Dataset entries:
▶

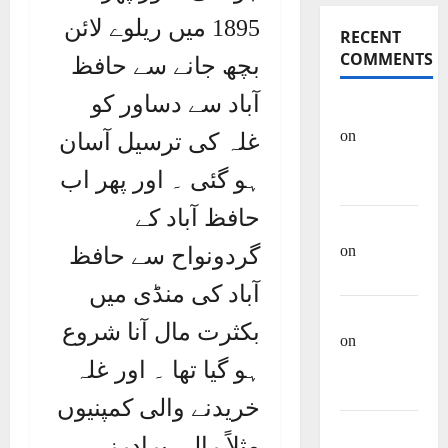
1895 میں ریلوے لائن
RECENT
COMMENTS
بچھ جانے سے حافظ
آباد سے دساور کو
OHREIN
on
غلہ کی ترسیل آسان
Educational
ہو گئی ۔ اور پھر اب
History
حافظ آباد کے
Mehwish
on
Ashraf
گردونواح سے حافظ
Heera
آباد کی منڈی میں
Manzar Ali
بکثرت مال آنا شروع
on
Muhammad
ہو گیا تھا ۔ اور غلہ
Muhsen Ali
خریدنے والی کمپنیوں
Site Admin
مثلاً رالی برادرز،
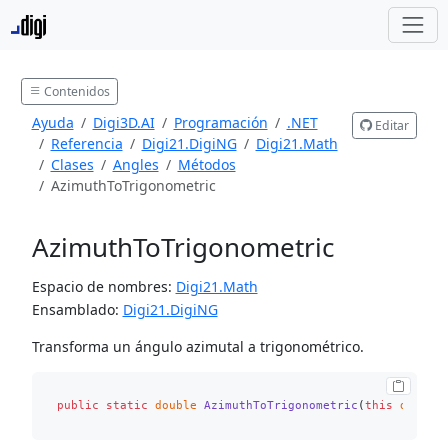
Contenidos
Ayuda
Digi3D.AI
Programación
.NET
Editar
Referencia
Digi21.DigiNG
Digi21.Math
Clases
Angles
Métodos
AzimuthToTrigonometric
AzimuthToTrigonometric
Espacio de nombres:
Digi21.Math
Ensamblado:
Digi21.DigiNG
Transforma un ángulo azimutal a trigonométrico.
public
static
double
AzimuthToTrigonometric
(
this
double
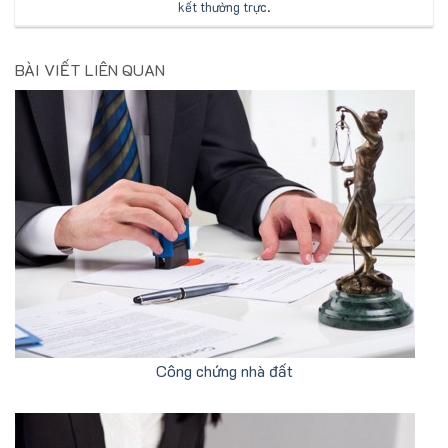
kết thường trực
.
BÀI VIẾT LIÊN QUAN
Công chứng nhà đất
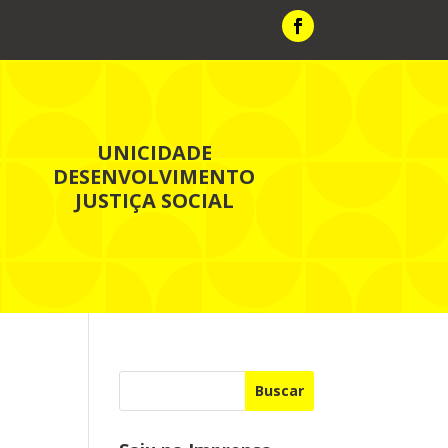
UNICIDADE
DESENVOLVIMENTO
JUSTIÇA SOCIAL
Buscar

◀

Task requirements: Give back exactly the lines from the top of the records to the line containing "DESENVOLVIMENTO", both included, and no pictures.

Answer section:
1895 میں ریلوے لائن
RECENT
COMMENTS
بچھ جانے سے حافظ
آباد سے دساور کو
OHREIN
on
غلہ کی ترسیل آسان
Educational
ہو گئی ۔ اور پھر اب
History
حافظ آباد کے
Mehwish
on
Ashraf
گردونواح سے حافظ
Heera
آباد کی منڈی میں
Manzar Ali
بکثرت مال آنا شروع
on
Muhammad
ہو گیا تھا ۔ اور غلہ
Muhsen Ali
خریدنے والی کمپنیوں
Site Admin
مثلاً رالی برادرز،
Contenidos
Ayuda
Digi3D.AI
Programación
.NET
Editar
Referencia
Digi21.DigiNG
Digi21.Math
Clases
Angles
Métodos
AzimuthToTrigonometric
AzimuthToTrigonometric
Espacio de nombres:
Digi21.Math
Ensamblado:
Digi21.DigiNG
Transforma un ángulo azimutal a trigonométrico.
public
static
double
AzimuthToTrigonometric
(
this
double
kết thường trực
.
BÀI VIẾT LIÊN QUAN
Công chứng nhà đất
UNICIDADE
DESENVOLVIMENTO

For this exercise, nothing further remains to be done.